(Reuters Health) – Doctors are much better than symptom-checker programs at reaching a correct diagnosis, though the humans are not perfect and might benefit from using algorithms to supplement their skills, a small study suggests.
In a head-to-head comparison, human doctors with access to the same information about medical history and symptoms as was put into a symptom checker got the diagnosis right 72 percent of the time, compared to 34 percent for the apps.
The 23 online symptom checkers, some accessed via websites and others available as apps, included those offered by Web MD and the Mayo Clinic in the U.S. and the Isabel Symptom Checker in the U.K.
“The current symptom checkers, I was not surprised do not outperform doctors,” said senior author Dr. Ateev Mehrotra of Harvard Medical School in Boston.
But in reality computers and human doctors may both be involved in a diagnosis, rather than pitted against each other, Mehrotra told Reuters Health.
The researchers used a web platform called Human Dx to distribute 45 clinical vignettes – sets of medical history and symptom information – to 234 physicians. Doctors could not do a physical examination on the hypothetical patient or run tests, they had only the information provided.
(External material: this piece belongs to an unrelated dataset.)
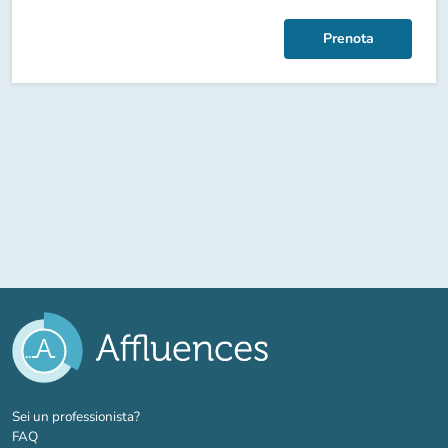
Prenota
(nuova scheda)
Sei un professionista?
FAQ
Fifteen vignettes described acute conditions, 15 were moderately serious and 15 required low-levels of care. Most described commonly diagnosed conditions, while 19 described uncommon conditions. Doctors submitted their answers as free text responses with potential diagnoses ranked in order of likelihood.
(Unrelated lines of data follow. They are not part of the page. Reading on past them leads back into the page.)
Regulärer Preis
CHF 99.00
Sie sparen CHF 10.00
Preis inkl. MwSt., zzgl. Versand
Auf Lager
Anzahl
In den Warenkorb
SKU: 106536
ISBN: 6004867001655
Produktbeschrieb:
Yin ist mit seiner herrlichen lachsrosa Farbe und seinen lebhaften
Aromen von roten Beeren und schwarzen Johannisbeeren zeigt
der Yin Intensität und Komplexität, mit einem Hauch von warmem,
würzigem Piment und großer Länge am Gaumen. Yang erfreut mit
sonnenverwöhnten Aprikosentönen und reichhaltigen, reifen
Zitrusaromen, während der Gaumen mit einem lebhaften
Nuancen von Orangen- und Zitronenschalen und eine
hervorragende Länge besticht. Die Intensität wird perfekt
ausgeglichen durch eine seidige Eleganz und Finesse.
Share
Compared to putting the same information into symptom checkers, physicians ranked the correct diagnosis first more often for every case.
Doctors also got it right more often for the more serious conditions and the more uncommon diagnoses, while computer algorithms were better at spotting less serious conditions and more common diagnoses, according to the results published in a research letter in JAMA Internal Medicine.
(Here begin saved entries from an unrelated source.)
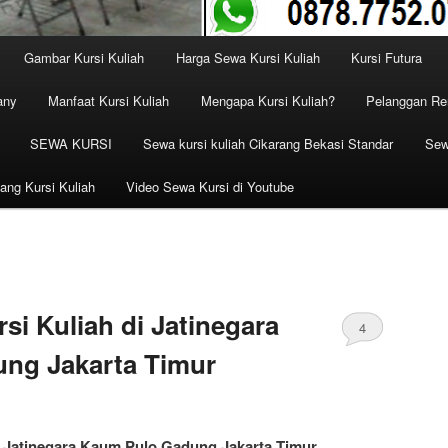
Gambar Kursi Kuliah
Harga Sewa Kursi Kuliah
Kursi Futura
any
Manfaat Kursi Kuliah
Mengapa Kursi Kuliah?
Pelanggan Ren
SEWA KURSI
Sewa kursi kuliah Cikarang Bekasi Standar
Sew
ang Kursi Kuliah
Video Sewa Kursi di Youtube
i Kuliah di Jatinegara
4
ng Jakarta Timur
 Jatinegara Kaum Pulo Gadung Jakarta Timur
“In medical school, we are taught to consider broad differential diagnoses that include rare conditions, and to consider life-threatening diagnoses,” said Dr. Andrew M. Fine of Boston Children’s Hospital, who was not part of the new study. “National board exams also assess our abilities to recognize rare and ‘can’t miss’ diagnoses, so perhaps the clinicians have been conditioned to look for these diagnoses,” he said.
“Physicians do get it wrong 10 to 15 percent of the time, so maybe if computers were augmenting them the outcome would be better,” Mehrotra said.
“In a real-world setting, I could envision MD plus algorithm vs MD alone,” Fine told Reuters Health by email. “The algorithms will rely on a clinician to input physical exam findings in a real-world setting, and so the computer algorithm alone could not go head to head with a clinician.”
Computers may be better suited to amend or reorder diagnoses based on new information in certain settings, like the emergency room, he added.
“Patients need to know that most (symptom checkers) have limited accuracy, and should not be considered a substitute for a history and physical examination by a healthcare provider,” said Dr. Leslie J. Bisson of the University at Buffalo department of orthopedics in Amherst, New York, who was not part of the new study.